19 Jan 2023 By Contributor
In the three months to December, underlying project-starts increased on the previous year but fell against the preceding quarter. Main contract awards and detailed planning approvals both fell compared to the previous year.
Adding up to £1.011bn, education work starting on-site during Q4 2022 fell 22 per cent against the preceding quarter to stand 1 per cent lower than a year ago. No major (£100m or more in value) projects commenced on-site during the quarter, remaining unchanged on the preceding quarter but in contrast to the previous year. Underlying (less than £100m in value) project-starts fell 2 per cent against the preceding quarter on a seasonally adjusted (SA) basis but climbed 16 per cent on a year ago.
Education main contract awards increased 14 per cent against the preceding quarter to total £928m. Despite this, the value remained 28 per cent lower than the previous year. Underlying contract awards, at £759m, performed poorly, having fallen 12 per cent (SA) against the preceding quarter to stand 41 per cent down on the previous year. In contrast, major project contract awards totalled £169m and were up on both the preceding quarter and previous year when no major projects reached the contract awarded stage.
Education detailed planning approvals added up to £852m, a 30 per cent fall against the preceding quarter to stand 21 per cent down on a year ago. No major projects were granted approval during the quarter, in contrast to both the previous year and preceding quarter. Underlying approvals fell 22 per cent (SA) against the preceding quarter and 13 per cent against the previous year.
Schools dominated the sector during Q4 2022, with the value of work starting on-site accounting for more than three-quarters (77 per cent) of the sector. School construction-starts increased 47 per cent against the previous year to total £775m.
In contrast, university project-starts fell 77 per cent against the previous year to total £69m, a 7 per cent share of the sector. College project-starts accounted for 9 per cent of the sector, having fallen 31 per cent against the previous year to total £105m.
Wales accounted for 17 per cent of education work starting on-site during Q4 2022, experiencing 558 per cent growth compared with the previous year, to total £176m. Growth was largely due to the commencement of the £65m Mynydd Isa Campus in Clwyd. Northern Ireland, where education construction-starts totalled £80m, experienced the greatest growth compared with a year ago of any area of the UK (+1443 per cent).
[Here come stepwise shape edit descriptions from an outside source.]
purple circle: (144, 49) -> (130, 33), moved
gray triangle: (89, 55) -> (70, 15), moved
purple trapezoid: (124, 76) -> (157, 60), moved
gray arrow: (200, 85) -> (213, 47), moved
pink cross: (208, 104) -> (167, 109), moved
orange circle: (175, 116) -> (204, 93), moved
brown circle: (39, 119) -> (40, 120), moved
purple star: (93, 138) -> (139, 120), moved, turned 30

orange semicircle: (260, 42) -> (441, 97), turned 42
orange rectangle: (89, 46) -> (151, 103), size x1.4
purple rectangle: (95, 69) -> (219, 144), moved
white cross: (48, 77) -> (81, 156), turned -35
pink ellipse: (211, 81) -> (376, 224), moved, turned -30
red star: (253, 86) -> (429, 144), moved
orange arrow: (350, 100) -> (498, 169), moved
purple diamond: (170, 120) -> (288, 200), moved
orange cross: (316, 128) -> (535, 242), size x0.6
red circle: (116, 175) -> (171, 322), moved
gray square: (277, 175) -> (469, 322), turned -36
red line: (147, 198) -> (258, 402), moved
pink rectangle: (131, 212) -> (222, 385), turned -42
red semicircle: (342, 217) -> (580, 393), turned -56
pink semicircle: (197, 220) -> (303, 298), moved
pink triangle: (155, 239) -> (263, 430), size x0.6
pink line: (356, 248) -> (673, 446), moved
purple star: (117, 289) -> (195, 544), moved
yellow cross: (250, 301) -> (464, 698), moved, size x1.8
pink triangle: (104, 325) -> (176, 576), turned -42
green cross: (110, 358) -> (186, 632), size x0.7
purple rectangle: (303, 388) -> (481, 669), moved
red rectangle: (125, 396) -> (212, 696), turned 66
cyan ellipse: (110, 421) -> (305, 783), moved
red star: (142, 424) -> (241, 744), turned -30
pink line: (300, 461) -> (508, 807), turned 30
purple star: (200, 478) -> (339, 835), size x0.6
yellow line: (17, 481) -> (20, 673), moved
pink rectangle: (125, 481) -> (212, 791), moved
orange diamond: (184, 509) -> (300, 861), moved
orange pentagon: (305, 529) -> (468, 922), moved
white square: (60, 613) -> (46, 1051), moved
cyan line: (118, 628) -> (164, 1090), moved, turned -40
Northern Ireland accounted for 8 per cent of the sector, being boosted by the start of the £33m Down High School development.
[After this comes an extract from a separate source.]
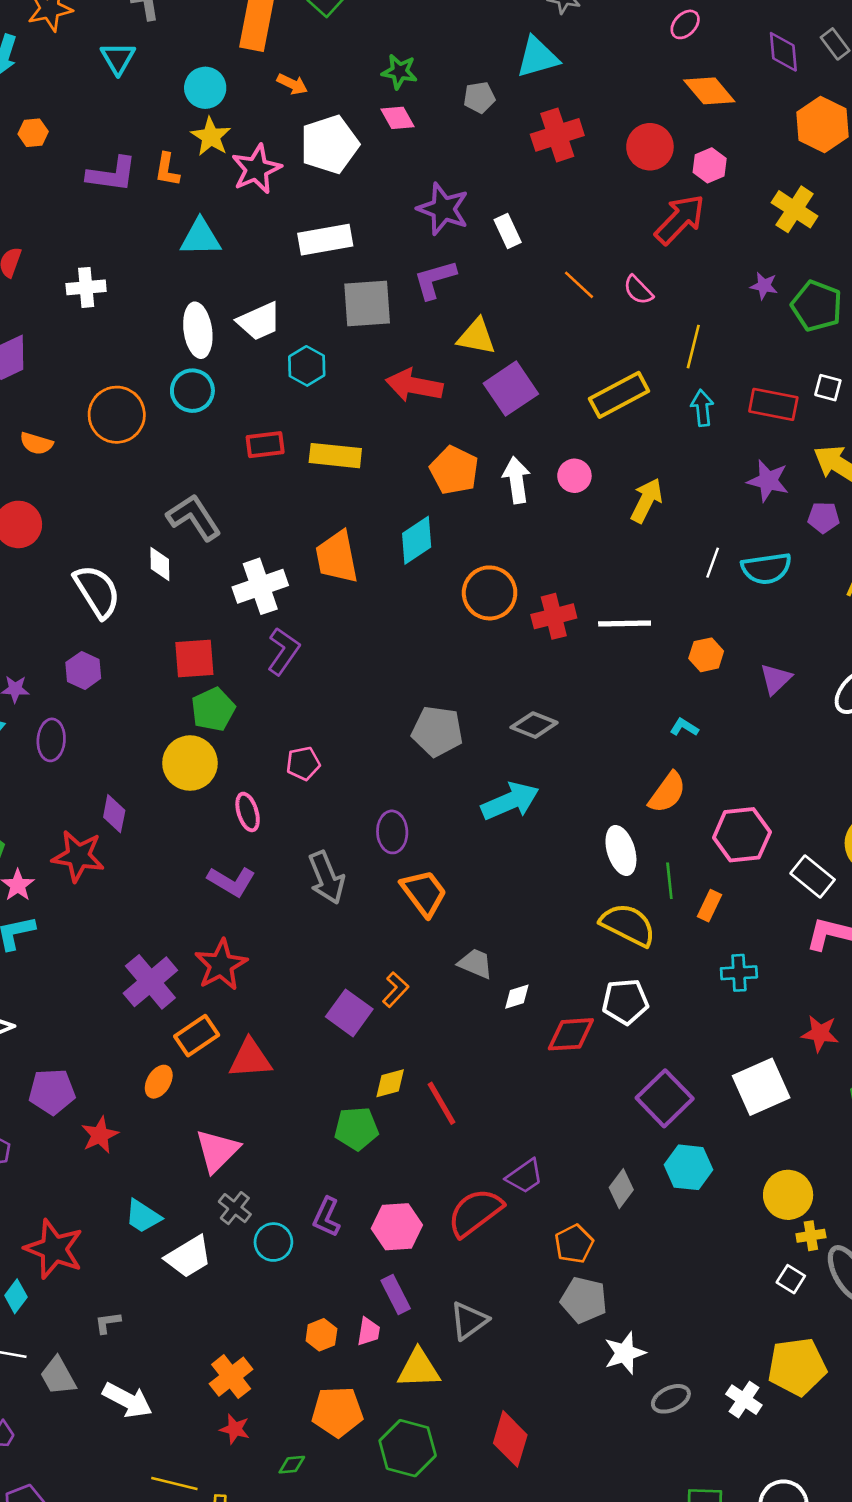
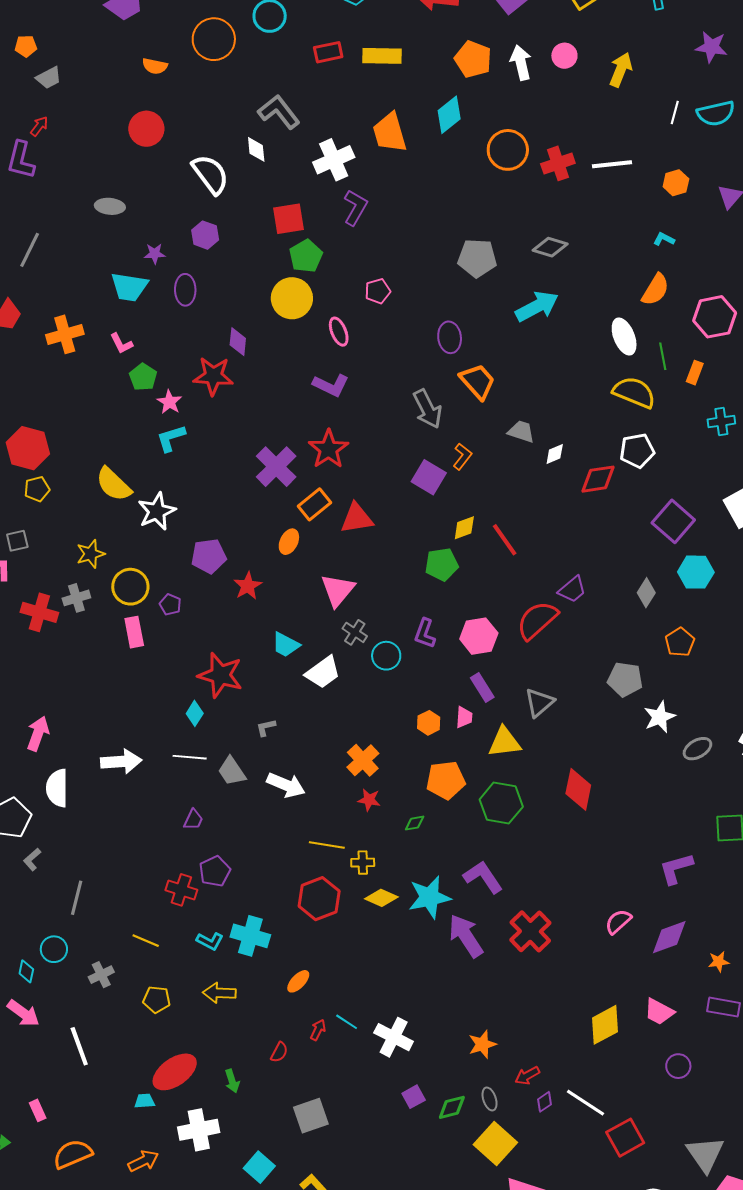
gray arrow: (326, 878) -> (428, 409), moved
orange pentagon: (574, 1244) -> (680, 642), moved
Project-starts also advanced strongly in the East of England (+106 per cent), East Midlands (+163 per cent) and the West Midlands (+185 per cent) compared with the previous year to total £118m, £78m, and £65m, respectively. In contrast, education work starting on-site in London fell by more than three-quarters (-76 per cent) against the previous year to total £36m. The performance in the Capital largely influenced the overall decline in education project-starts. The South East (-57 per cent) and Yorkshire & the Humber (-58 per cent) also suffered heavy declines in education-starts compared with 2021 levels to total £150m and £23m, respectively.
Regional performance in education detailed planning approvals was mixed. Four areas experienced growth, including Scotland where the value increased 63 per cent against the previous year to total £193m. Scotland accounted for the greatest share (23 per cent) of education approvals during Q4 2022, with the approval of the £60m East End Community Campus in Dundee providing a great boost. Yorkshire & the Humber experienced even greater growth (+87 per cent) against the previous year to total £127m to account for 15 per cent of the total value.
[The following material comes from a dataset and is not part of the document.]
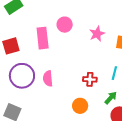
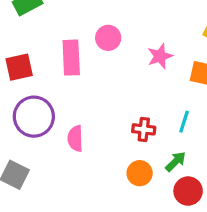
pink semicircle: (48, 79) -> (75, 138), moved
orange circle: (80, 106) -> (140, 173), moved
Education approvals in the East of England advanced 44 per cent compared with 2021 levels to total £131m, a 15 per cent share of the total value. Wales (+33 per cent) also performed well against the previous year to total £49m. Most other regions experienced sharp falls, including London where the value fell 51 per cent against the previous year to total £50m. The South West (-76 per cent) and Northern Ireland (-76 per cent) experienced the poorest period for education approvals compared with a year ago to total £41m and £10m, respectively.